Maintenant si, au lieu de prendre pour base le nombre des sièges, on s’arrête au nombre des voix obtenues, comment ne pas remarquer que, tandis que les conservateurs purs se maintiennent, avec des alternatives de hausse et de baisse, aux environs de 900,000 voix, les conservateurs libres aux environs de 450,000, les nationaux libéraux presque constamment aux environs de 1,100,000, le centre a doublé ses voix en vingt-deux ans (1,420,000 en 1890 contre 718,000 en 1871) ; que les progressistes les ont quadruplées(l,150,000 contre 348,000) ; que les socialistes les ont plus que décuplées (l,340,000 en 1890 contre 100,000 en 1871) ? Le hasard des circonscriptions peut bien faire que les opinions ne soient pas très exactement représentées et qu’il n’y ait pas un rapport mathématique entre le nombre des voix et celui des sièges, mais l’écart ne saurait jamais être énorme.

On voit en quel sens vont, suivant toutes les probabilités, et saut l’imprévu auquel il faut toujours laisser sa part, se faire les élections pour le nouveau Reichstag. Est-ce à dire que le conflit actuel, qui a provoqué ces élections, s’aigrira et se perpétuera ? Le plus probable, quel que soit le Reichstag élu, si forte que revienne l’opposition, c’est que l’on s’entendra sur un compromis dont la rédaction est à trouver, mais dont le fond reproduira le compromis de Huene.

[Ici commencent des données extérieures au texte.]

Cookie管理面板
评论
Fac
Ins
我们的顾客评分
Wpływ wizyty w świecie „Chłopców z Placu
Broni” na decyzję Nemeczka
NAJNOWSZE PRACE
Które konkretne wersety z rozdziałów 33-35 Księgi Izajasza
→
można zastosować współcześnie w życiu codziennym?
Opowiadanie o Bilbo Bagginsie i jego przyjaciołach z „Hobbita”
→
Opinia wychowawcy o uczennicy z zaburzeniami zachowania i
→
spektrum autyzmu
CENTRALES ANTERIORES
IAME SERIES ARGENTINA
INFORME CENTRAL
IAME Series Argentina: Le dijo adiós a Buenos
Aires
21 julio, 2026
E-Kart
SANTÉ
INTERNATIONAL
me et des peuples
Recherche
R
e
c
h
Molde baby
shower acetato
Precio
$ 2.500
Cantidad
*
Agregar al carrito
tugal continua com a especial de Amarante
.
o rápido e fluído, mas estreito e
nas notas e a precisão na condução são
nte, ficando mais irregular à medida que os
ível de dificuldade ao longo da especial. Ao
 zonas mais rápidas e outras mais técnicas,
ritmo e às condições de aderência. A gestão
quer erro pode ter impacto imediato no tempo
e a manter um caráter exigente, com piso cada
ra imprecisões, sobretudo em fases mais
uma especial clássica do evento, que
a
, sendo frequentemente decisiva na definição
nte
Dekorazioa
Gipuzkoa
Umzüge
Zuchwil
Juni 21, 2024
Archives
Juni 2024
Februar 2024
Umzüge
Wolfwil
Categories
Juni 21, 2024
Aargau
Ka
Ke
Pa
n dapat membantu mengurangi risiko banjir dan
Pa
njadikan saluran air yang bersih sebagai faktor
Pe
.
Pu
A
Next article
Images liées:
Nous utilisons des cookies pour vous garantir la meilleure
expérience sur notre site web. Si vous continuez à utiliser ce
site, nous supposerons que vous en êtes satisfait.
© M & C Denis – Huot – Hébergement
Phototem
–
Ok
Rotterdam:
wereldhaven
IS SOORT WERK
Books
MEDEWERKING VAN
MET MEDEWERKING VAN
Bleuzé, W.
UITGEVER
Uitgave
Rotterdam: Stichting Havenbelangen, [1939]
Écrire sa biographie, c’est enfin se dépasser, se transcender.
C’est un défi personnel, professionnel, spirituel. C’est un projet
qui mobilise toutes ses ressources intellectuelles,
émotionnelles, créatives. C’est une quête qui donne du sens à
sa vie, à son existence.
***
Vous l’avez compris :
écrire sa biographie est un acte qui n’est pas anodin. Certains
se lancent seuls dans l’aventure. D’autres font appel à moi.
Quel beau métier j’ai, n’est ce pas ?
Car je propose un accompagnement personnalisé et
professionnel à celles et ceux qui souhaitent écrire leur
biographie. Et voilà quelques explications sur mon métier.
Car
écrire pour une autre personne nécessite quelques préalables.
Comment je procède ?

La paix sera signée, pour cette fois, ou du moins une trêve, jusqu’au prochain conflit, qui est plus ou moins éloigné, mais certain. Ce conflit, la situation le contient en germe, soit parce que le centre, les progressistes, les socialistes, les partis d’opposition, avancent, avancent sans cesse, soit, pour y regarder de plus près, parce que l’empire allemand est un État d’une espèce particulière.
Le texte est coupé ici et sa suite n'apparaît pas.